La musique gharnatie comprend 16 noubat que l'on peut diviser en deux groupes:

Les noubat complètes, qui sont:

  • raml al maya, al mjanba raml al ghrib et zidan ar-rasd, dont les gammes s'appuient sur la note (ré),
  • ad-dayl al maya, dont la gamme porte sur la note do,
  • as-sika dont la gamme porte sur la note mi,
  • rasd ad-dayl al mazmoum, dont la gamme s'appuie sur la note fa.

Les noubat inkilab: il s'agit de "mini-noubat" qui, bien que largement plus répandues chez le public en raison de la légèreté de leurs mouvements et de leurs rythmes, manquent d'authenticité et de sens poétique.
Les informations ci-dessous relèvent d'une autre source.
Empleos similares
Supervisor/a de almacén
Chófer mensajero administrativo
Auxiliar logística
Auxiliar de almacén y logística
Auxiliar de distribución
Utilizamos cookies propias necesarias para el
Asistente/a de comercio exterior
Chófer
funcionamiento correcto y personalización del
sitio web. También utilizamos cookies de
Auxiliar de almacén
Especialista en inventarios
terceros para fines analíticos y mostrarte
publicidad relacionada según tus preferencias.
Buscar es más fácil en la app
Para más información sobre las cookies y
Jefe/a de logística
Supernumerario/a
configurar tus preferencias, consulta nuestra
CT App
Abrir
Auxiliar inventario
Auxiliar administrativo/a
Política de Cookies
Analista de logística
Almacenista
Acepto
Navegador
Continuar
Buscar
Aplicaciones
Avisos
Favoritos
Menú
Ces noubat sont al mawal al irak et al jarka ghribat lahsen; leurs gammes portent sur la note (ré).

L'agencement des noubat complètes de la musique gharnatie obéit à un ordre semblable à celui des noubat de la musique al ala. Après les introductions vocales et instrumentales (ad-daira, al istikhbar et at-taouchiha), les mouachahat sont exécutées successivement et passent par 5 phases:

  • al moussadar: mouvement large et majestueux, dont la mesure est 4/4 ou 8/8,
  • al btayhi: même mesure,
  • ad darj: sa mesure est de 2/4,6/8 ou 4/8; elle s'accélère vers la fin pour se transformer en 5/8,
  • al infirad: cette phase représente le début de la deuxième partie de la nouba, et se distingue par un mouvement léger et un rythme légèrement boiteux ou composé (10/8 ou 5/8),
  • moukhliss: sa mesure est de 6/8 et son mouvement est dansant; elle se termine sur une phrase large au rythme libre, au cours de laquelle l'accent est mis sur les degrés de la gamme.
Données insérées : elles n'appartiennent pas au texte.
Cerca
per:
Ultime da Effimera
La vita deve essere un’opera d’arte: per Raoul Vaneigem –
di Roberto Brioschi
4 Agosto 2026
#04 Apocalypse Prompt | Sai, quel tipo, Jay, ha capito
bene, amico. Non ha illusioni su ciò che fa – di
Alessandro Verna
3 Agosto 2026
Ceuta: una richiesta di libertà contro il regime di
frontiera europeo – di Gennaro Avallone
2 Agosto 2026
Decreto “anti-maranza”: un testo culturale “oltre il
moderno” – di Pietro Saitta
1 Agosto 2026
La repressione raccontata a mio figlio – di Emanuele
Toutes les phases de la nouba, à l'exception de al moukhliss, sont précédées par une introduction instrumentale courte appelée al koursi.

Les noubat inkilab, quant à elles, reposent sur des introductions instrumentales et lyriques: al bachraf, al istikhbar et al koursi. Celles-ci introduisent une série de mouachahat légères, connues sous le nom de inkilab, dont le rythme s'appuie sur des mesures variables. L'interprétation des inkilabat se caractérise, entre autres, par l'alternance des gammes construites sur des toniques semblables, telles que les gammes du mawal, raml al maya, az-zidane, al jarkfl et al irak (ré), ou conjointes telles que celles de as-sika, raml al maya et al maya .


L'ordre de la nouba gharnatie ressemble donc à celui de la musique d'al ala. Les san'ate sont exécutées selon cinq mizane, à savoir: al mousaddar (dont l'équivalent est al bassit dans la musique al ala) al btayhi (l'équivalent du darj), le darj (qui donne ici un rythme spécial), l'insiraf (qui correspond au qouddam), et le mokhallass (qui correspond en général au mahzouz - moderato et au rapide-vivace).

Une des caractéristiques les plus remarquables de cette musique consiste à entamer la séance musicale par le mode inkilab qui se compose de cinq gammes: mawwal, raml al maya, zaidan, jarka et irak. Une autre particularité réside dans l'utilisation de plusieurs gammes au cours de la même présentation. Le passage de l'une à l'autre se fait d'une façon admirable.